Episode 28 - Chuck Collins

Chuck Collins is a Senior Policy Analyst for the Institute for Policy Studies. He is the author of many books including Born on Third Base , The Community Resilience Reader and Is inequality in America irreversible? He is the co-editor of the Inequality.org website.

Chuck has dedicated his life to understanding the basis of economic inequality in the US, and has pioneered countless efforts to connect investors, business leaders, and one-percenters to the common wealth of their place in the world. He has organized and led many activities against corporate practices and economic policies that increase economic inequality. He is an organizing force behind Patriotic Millionaires, a united network of high-net worth Americans, business leaders and investors who are united in their concern about the destabilizing concentration of wealth and power in America.

Chuck’s story of wealth inequality is a first hand account…His great grandfather was the meat-packer, Oscar Mayer and Chuck grew up with the inherited wealth from his family fortune. He realized in his mid-twenties that the “mountain of privilege” that had defined his life so far…did not resonate with him…and he gave away his inheritance, to several foundations that funded “change, not charity”. He has been advocating for solutions to the ever-increasing wealth inequality in our country ever since.

Chuck references the French economist Thomas Piketty when he suggests that, “If we stay on this trajectory, we are moving to become a hereditary aristocracy of wealth, where the sons and daughters of todays billionaires will control the media, the culture and the politics of the future”.

Chuck speaks of the breakdown of a “culture of mutual aid”. Because wealthy people can buy their way through life they don’t ask for help, and therefore don’t develop reciprocal relationships, And as Chuck describes, "you can’t have community without real need and vulnerability".

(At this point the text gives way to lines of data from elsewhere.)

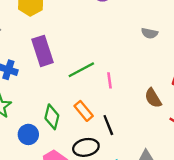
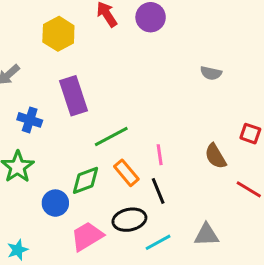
green line: (81, 70) -> (111, 137), moved
pink line: (110, 80) -> (160, 155), moved
green diamond: (52, 117) -> (86, 180), turned 55

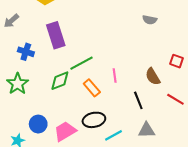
green diamond: (86, 180) -> (60, 81), moved
black line: (158, 191) -> (138, 100), moved
blue circle: (55, 203) -> (38, 124), moved

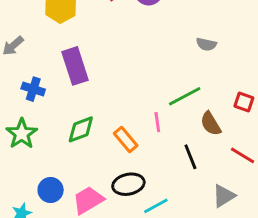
green line: (82, 63) -> (185, 96), moved
gray triangle: (147, 130) -> (224, 196), moved, turned -30

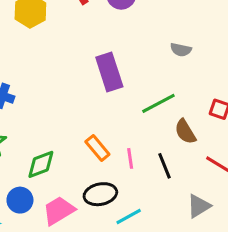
purple rectangle: (75, 66) -> (109, 72), moved
pink line: (157, 122) -> (130, 158), moved
green diamond: (81, 129) -> (41, 164), moved

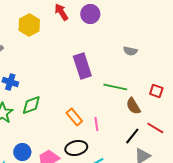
green line: (158, 103) -> (115, 87), turned 40
green diamond: (41, 164) -> (31, 105), moved
black line: (164, 166) -> (132, 136), moved, turned 60

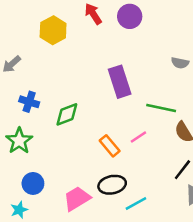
green diamond: (31, 105) -> (67, 114), moved
pink line: (96, 124) -> (138, 137), moved, turned 64
blue circle: (22, 152) -> (33, 183), moved

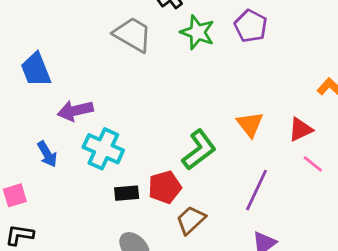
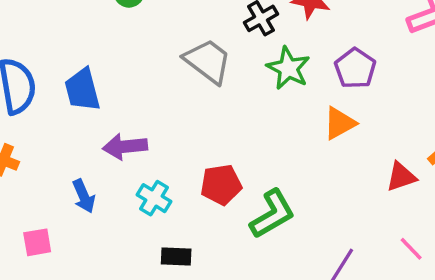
orange triangle: (250, 124) -> (340, 123), moved, turned 32
red triangle: (300, 129) -> (401, 177), moved
cyan cross: (103, 149) -> (154, 198), size x0.7
red pentagon: (165, 187) -> (221, 185), moved

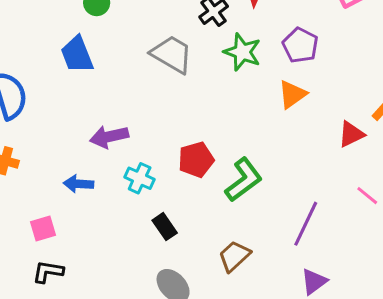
blue trapezoid: (82, 90) -> (77, 55), moved
blue arrow: (84, 196) -> (78, 184), turned 124
black rectangle: (176, 257) -> (165, 227), turned 60

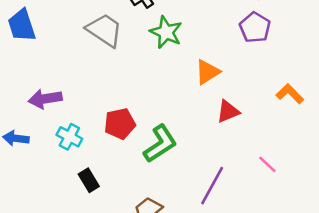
purple pentagon: (300, 45) -> (255, 28), moved
red triangle: (351, 134) -> (228, 111), moved

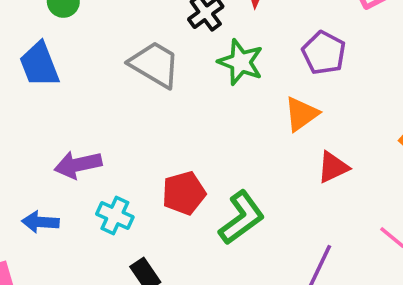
purple pentagon: (255, 28) -> (324, 53), moved

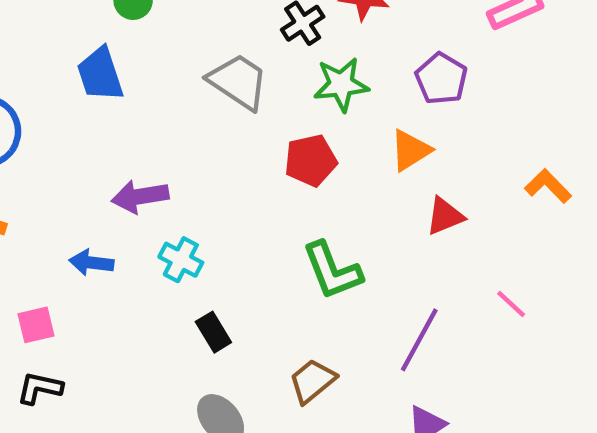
green star: (241, 62) -> (341, 84), turned -30
red pentagon: (184, 193) -> (311, 160), moved
green L-shape: (242, 218) -> (332, 271), turned 102

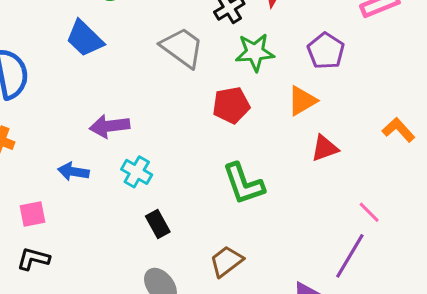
blue trapezoid: (100, 74) -> (85, 39), turned -30
purple line: (419, 340) -> (350, 256), moved

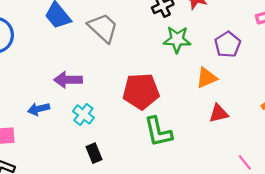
gray trapezoid: (182, 47) -> (103, 28), moved
red pentagon: (231, 105) -> (141, 91), moved, size x1.4
blue arrow: (73, 172) -> (39, 109), turned -30

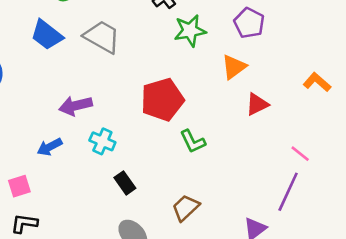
green L-shape: (158, 132) -> (193, 141), size x0.7

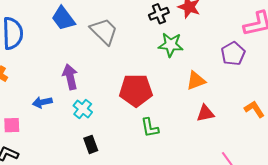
purple pentagon: (249, 23) -> (233, 54), moved
purple arrow: (76, 106) -> (70, 77), turned 75

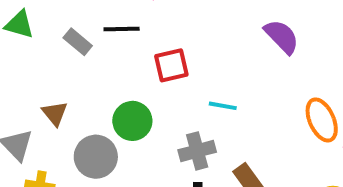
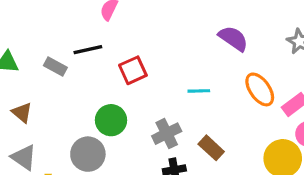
purple semicircle: (282, 37) -> (233, 38), moved
cyan line: (223, 106) -> (199, 91), moved
brown triangle: (55, 113) -> (22, 113), moved

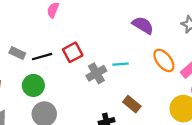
black line: (88, 50) -> (42, 57), moved
green circle: (111, 120) -> (33, 85), moved
gray cross: (167, 134) -> (96, 73), moved

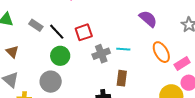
black line: (42, 57) -> (57, 32), turned 54
green circle: (33, 85) -> (60, 56), moved
brown rectangle: (132, 104) -> (122, 78), moved, turned 49

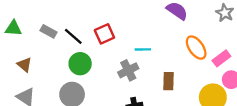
cyan line: (123, 49) -> (143, 49), moved
gray cross: (101, 54) -> (128, 70), moved
brown rectangle: (122, 78) -> (169, 81), moved

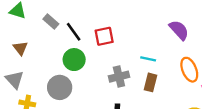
cyan line: (143, 49) -> (148, 59), moved
brown rectangle: (169, 81) -> (150, 82), moved

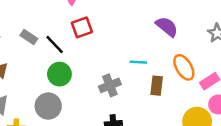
red square: (104, 36) -> (82, 27), moved
brown rectangle: (150, 82) -> (157, 86), moved

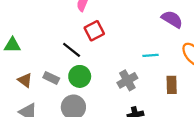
gray rectangle: (29, 37) -> (51, 78), moved
brown rectangle: (157, 86) -> (172, 85), moved

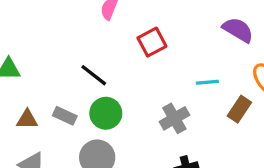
red square: (94, 31) -> (152, 42), moved
brown triangle: (25, 80) -> (27, 119), turned -35
brown rectangle: (172, 85) -> (239, 109), moved, turned 36

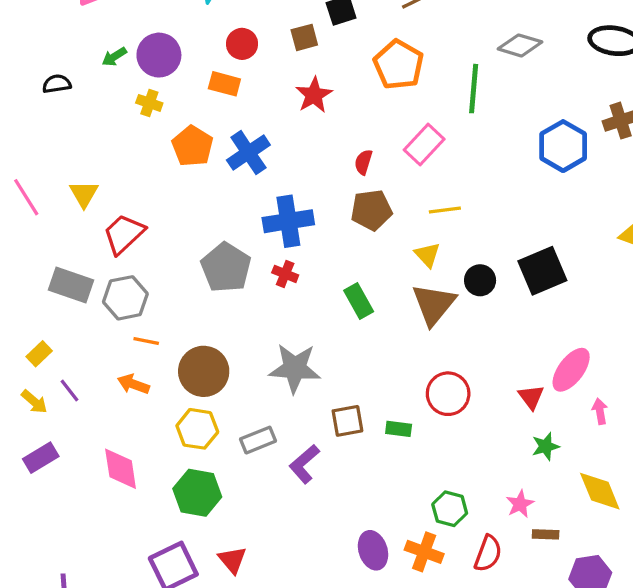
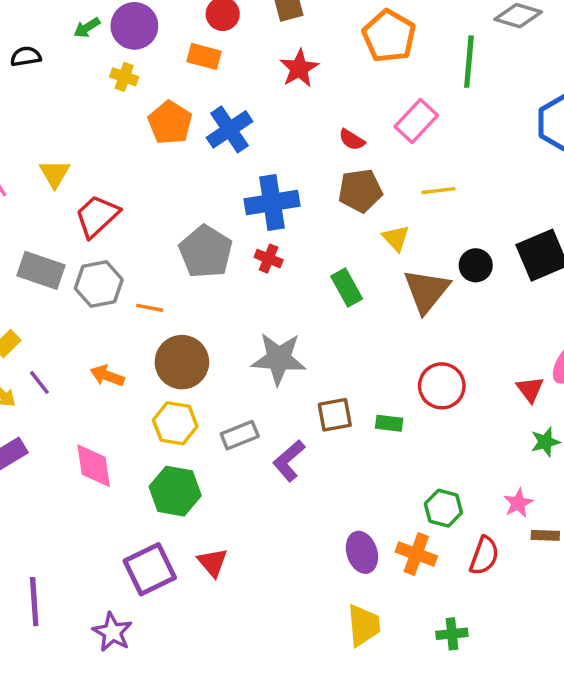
red semicircle: (363, 162) -> (352, 140), turned -75
yellow triangle: (427, 255) -> (396, 238), moved
orange line: (146, 341) -> (150, 308), moved

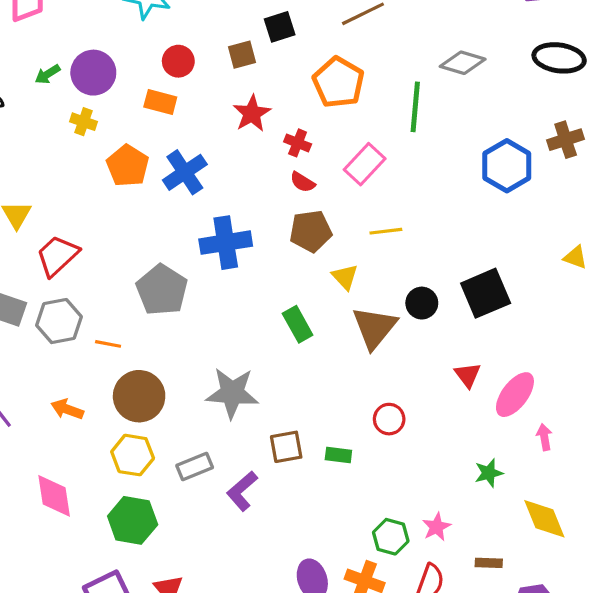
red cross: (269, 259) -> (298, 143), moved
red circle: (442, 386) -> (389, 419), size x0.7
red triangle: (530, 389) -> (468, 375), moved
pink star: (518, 503) -> (436, 527), moved

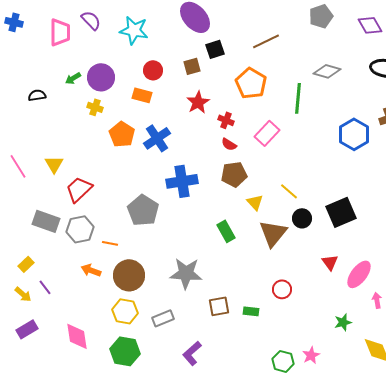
yellow line: (386, 231) -> (289, 191), moved, turned 48
orange arrow: (67, 409) -> (91, 270), moved
purple L-shape: (242, 491) -> (192, 353), moved

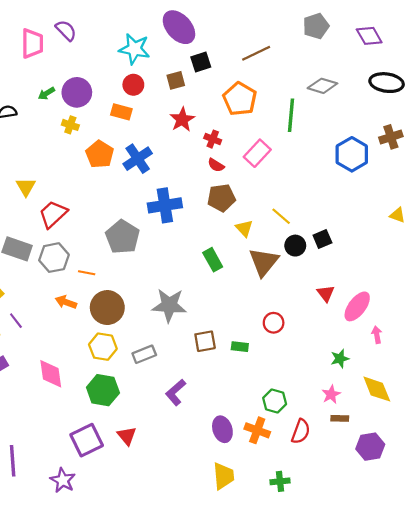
cyan star: (134, 30) -> (134, 49), moved
black square: (341, 212) -> (322, 239), moved, size x0.6
pink star: (311, 355) -> (331, 394), moved

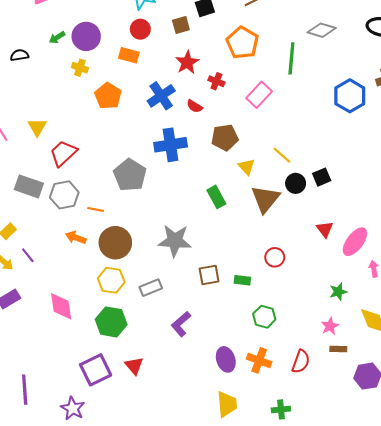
blue cross: (138, 159) -> (161, 96), moved
red semicircle: (216, 165) -> (195, 106), moved
green hexagon: (275, 401) -> (264, 317), moved

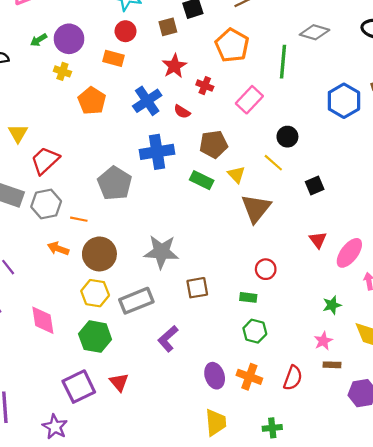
black circle: (296, 183) -> (287, 137), moved
green rectangle: (216, 197) -> (202, 180), moved, turned -35
green rectangle: (242, 280) -> (248, 297), moved
gray rectangle: (151, 288) -> (136, 301), size x1.4

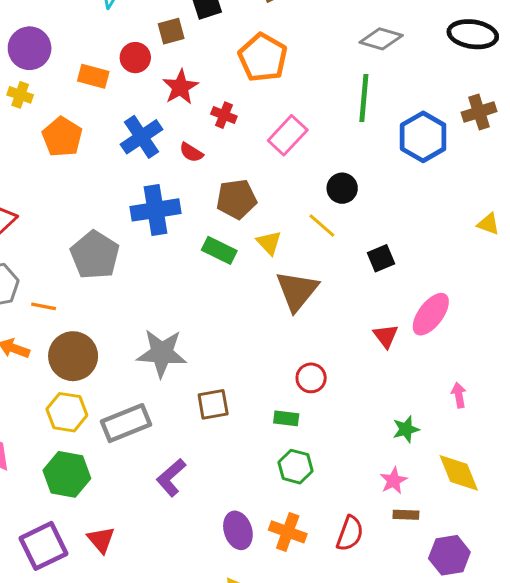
red circle: (126, 31) -> (135, 58), moved
green line: (283, 62) -> (364, 98), moved
pink ellipse: (349, 253) -> (431, 314), moved

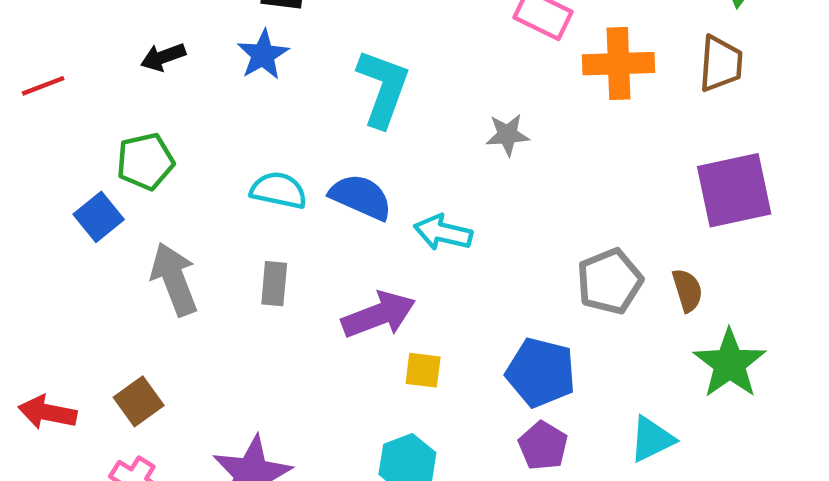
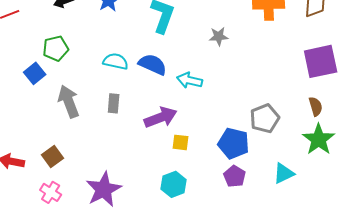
gray pentagon: (610, 281) -> (265, 118), moved
brown semicircle: (687, 290) -> (316, 106), moved

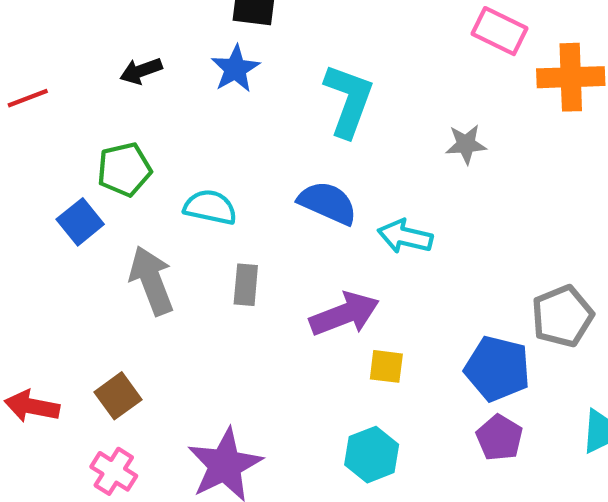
cyan semicircle: (116, 61) -> (210, 207), moved

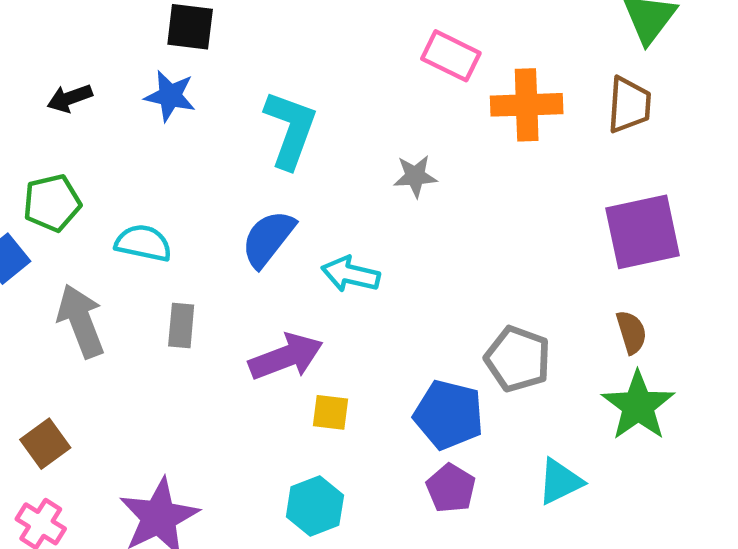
blue star: (235, 69) -> (170, 96), turned -30
blue semicircle: (328, 203) -> (268, 239), turned -76
gray pentagon: (562, 316) -> (518, 359), turned -30

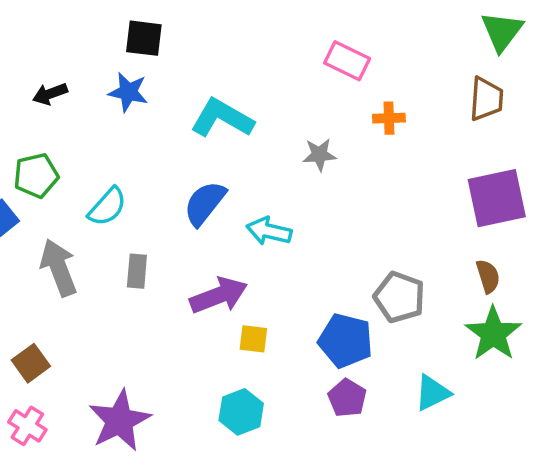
orange cross: (527, 105) -> (389, 118), moved, size x0.6
cyan L-shape: (290, 129) -> (222, 118), turned -80
cyan semicircle: (143, 243) -> (107, 207), turned 120

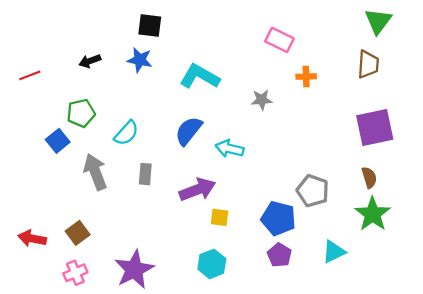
pink cross: (27, 426) -> (75, 273), turned 35

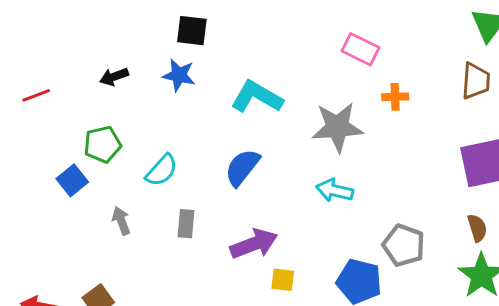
gray star: (262, 100) -> (337, 127), size x1.8
cyan arrow: (230, 149) -> (335, 191), moved
gray arrow: (95, 172) -> (121, 221), size x0.6

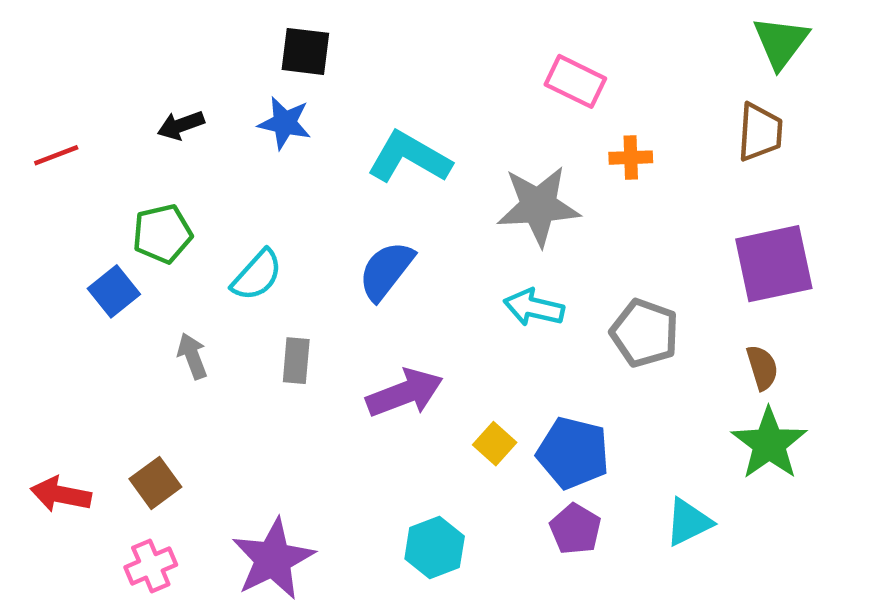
gray pentagon: (404, 245) -> (645, 333), moved
yellow square: (283, 280) -> (495, 444), moved, turned 35

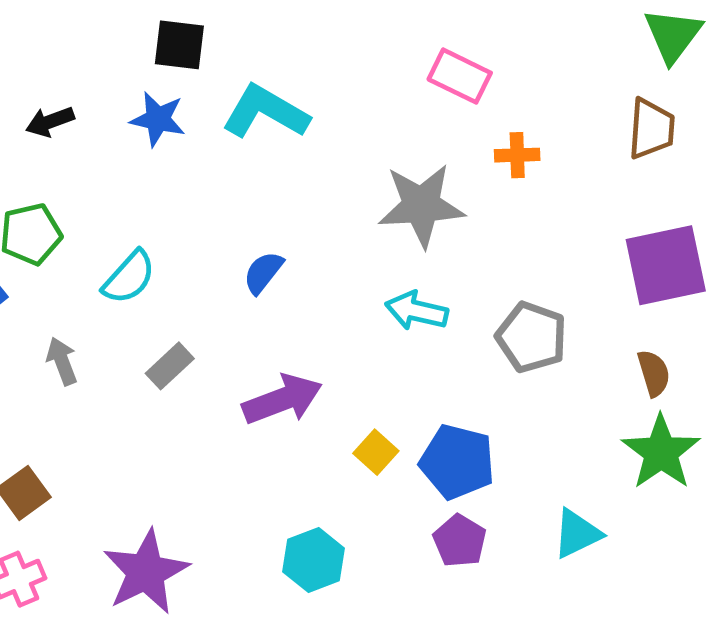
cyan L-shape: (409, 158) -> (266, 112), moved
blue semicircle: (386, 271) -> (263, 272), size x0.7
gray rectangle: (296, 361) -> (170, 366), turned 42

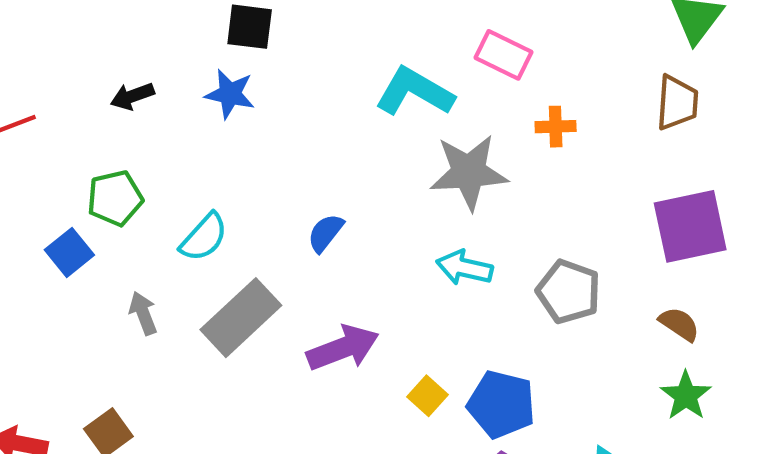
cyan L-shape: (266, 112) -> (414, 92), moved
gray rectangle: (170, 366) -> (241, 318), size x1.8
brown semicircle: (654, 373) -> (679, 324), turned -39
green star: (661, 452) -> (686, 396), size x0.7

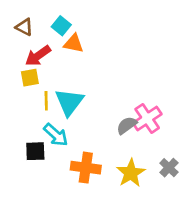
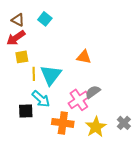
orange triangle: (73, 43) -> (84, 57), moved
red arrow: (38, 56) -> (16, 38), moved
pink cross: (147, 118) -> (79, 100), moved

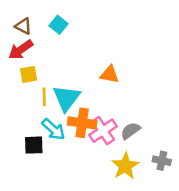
gray semicircle: (93, 92) -> (130, 131), moved
orange cross: (63, 123) -> (82, 123), moved
gray cross: (124, 123) -> (162, 161), turned -32

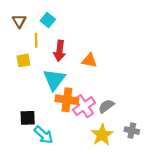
brown triangle: (23, 26) -> (19, 21), turned 32
red arrow: (21, 50) -> (60, 51), moved, turned -48
yellow line: (44, 97) -> (36, 40), moved
cyan arrow: (53, 129) -> (44, 135), moved

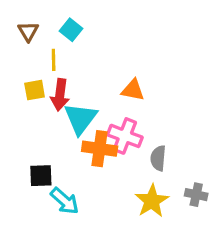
red arrow: (60, 51) -> (60, 95), moved
pink cross: (84, 106) -> (125, 136), moved, turned -35
gray semicircle: (106, 106) -> (158, 158), turned -49

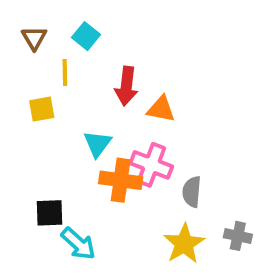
red arrow: (60, 95) -> (126, 86), moved
cyan triangle: (81, 119) -> (98, 144), size x0.7

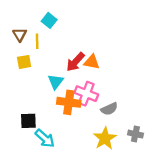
brown triangle: (34, 38) -> (20, 35), moved
red arrow: (126, 86) -> (75, 62), moved, turned 35
gray semicircle: (192, 192) -> (109, 109), turned -119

He describes privilege is a disconnection drug…it keeps us apart. It creates a buffer zone, and that disconnection leads to unfulfilled lives. Chuck speaks of the “invitation home” to wealthy people in our country...to bring their wealth back to community and invest in place and people. Chuck proposes that, “People are waiting to be invited to something bigger than consumption….and that is community”. As we decrease our wealth divide, we find a solution to personal disconnection, our social divisions and, with investment in local systems…our ecological crisis…

I interviewed Chuck at the LOCALize IT conference, held in South Royalton, Vermont on October 21-22, 2017. The LOCALize IT conference was co-sponsored by Local Futures, Vermonters for a New Economy, the Sustainable Futures Fund of the The Vermont Community Foundation, the New Economy Law Center at The Vermont Law School and BALE, Building a Local Economy.

The LOCALize IT Conference was a two-day solutions focused gathering for leaders and community members engaged in accelerating a localizing movement in our region.